Cogswell’s argument that the damages award was unreasonable because of Dotson’s failure to mitigate damages is also without merit. “[A] party cannot recover damages for loss that he could have avoided by [such] reasonable efforts . . . as are appropriate in the circumstances to avoid loss by making substitute arrangements or otherwise.” Brewster Wallcovering Co. v. Blue Mountain Wallcoverings, Inc., 68 Mass. App. Ct. 582, 612 (2007), quoting Restatement (Second) of Contracts § 350(1) comment b (1981). Cogswell, to satisfy that burden, id., points to his expert’s testimony that Dotson’s admitted failure to have the property graded by alternative means following the breach in the summer of 2004 led to increased erosion by 2007. He argues that such erosion, alone, accounts for the difference between the $3,000.00 envisioned by the parties in 2004 to complete the landscaping and the $32,500.00 awarded by the court in 2007. We reject this argument, however, because it relies on Cogswell’s erroneous liquidated damages argument. There was also conflicting testimony from Dotson’s expert that there had been no significant erosion from 2004 to 2007.

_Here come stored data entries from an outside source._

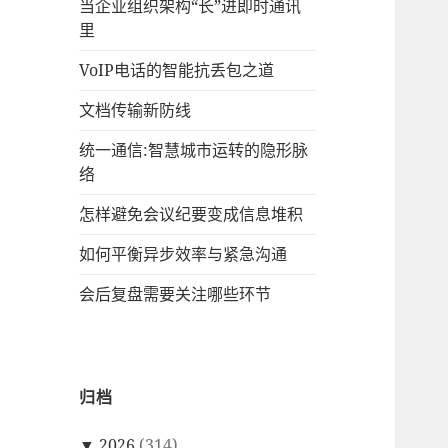
当企业组织架构“长”进即时通讯
里
VoIP电话的智能抗丢包之道
文档传输新防线
统一通信:智慧城市运转的隐形脉
络
怎样避免会议纪要变成信息堆积
如何平衡异步效率与紧急沟通
会后复盘需要关注哪些环节
归档
▼
2026
(314)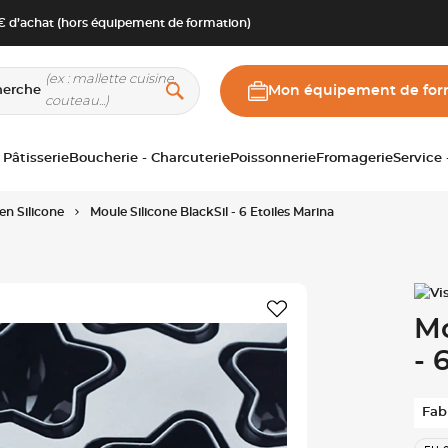
 d’achat (hors équipement de formation)
herche
Mon équipement de for
 Pâtisserie
Boucherie - Charcuterie
Poissonnerie
Fromagerie
Service
en Silicone
Moule Silicone BlackSil - 6 Etoiles Marina
Mo
- 
Fab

3. Finally, we find no abuse of discretion in the trial court’s denial of Cogswell’s motion to alter or amend the judgment, or for a new trial, on the issue of damages given our conclusion that the court’s findings were not clearly erroneous. See Gregory v. Town of Oak Bluffs, 1996 Mass. App. Div. 44, 45, citing Kendall, supra.

Judgment affirmed.

So ordered.


FOOTNOTES

[Note 1] Lloyd E. Shelton, Richard E. Cogswell, d/b/a S.C. Construction Company, Lloyd E. Shelton, d/b/a S.C. Construction Company, and The Shelton Emporium Trust.

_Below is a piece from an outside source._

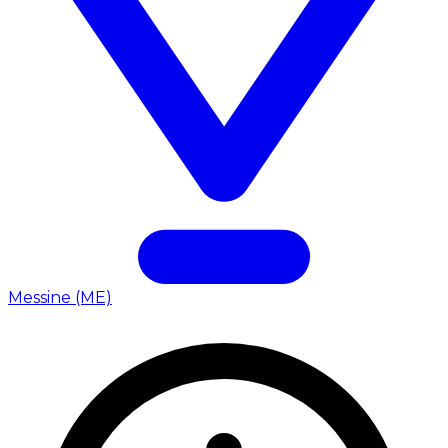
Messine (ME)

[Note 2] The Shelton Emporium Trust and L.C. Builders, Inc., which is also spelled “L.B. Builders, Inc.” in the record.

[Note 3] Under the procedural rules applicable at the time of the adjudication of this case, issues of law in district court civil bench trials were properly raised in the trial court and preserved for appeal by the filing of Mass. R. Civ. P. 64A requests for rulings of law. Cantarella Realty, Inc. v. Restorations, Inc., 2008 Mass. App. Div. 135, 136-137. Although the defendants filed 23 Rule 64A(a) requests for rulings that set forth general propositions of law, the trial court allowed all of these requests, “and there can be no appeal by the defendants of the allowance of their own requests.” Id. at 137. Further, the defendants failed to file either a Rule 64A(b) request testing the sufficiency of Dotson’s evidence, or a Mass. R. Civ. P. 41(b)(2) motion for voluntary dismissal as to breach of contract at the close of Dotson’s case, and thus waived any consideration on appeal of the sufficiency of the evidence to support the court’s finding for Dotson on that claim. Ronan v. Donaroma’s Nursery & Landscape Servs., Inc., 2007 Mass. App. Div. 6. As a result, the scope of Cogswell’s appeal is necessarily restricted to consideration of whether the trial court’s findings of fact were clearly erroneous.

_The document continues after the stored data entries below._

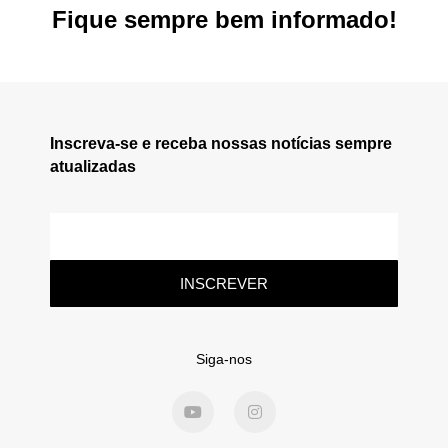
Fique sempre bem informado!
Inscreva-se e receba nossas notícias sempre
atualizadas
INSCREVER
Siga-nos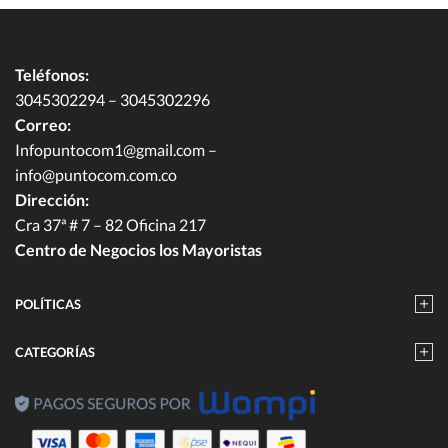
Teléfonos:
3045302294 – 3045302296
Correo:
Infopuntocom1@gmail.com
–
info@puntocom.com.co
Dirección:
Cra 37ª # 7 – 82 Oficina 217
Centro de Negocios los Mayoristas
POLÍTICAS
CATEGORÍAS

[Note 4] Cogswell testified that at the time of the closing, he understood that the defendants had still to spread the topsoil, which had been “pulled . . . off prior to construction and piled . . . so that it would be out of the way while construction was going on.” He added that “there was some shaping that needed to be done in the back which would have been done at the time we would put the topsoil back down,” later defining shaping as “setting the grade from the house to where water would flow away . . . from the house so that there’s no pooling occurring around the foundation.”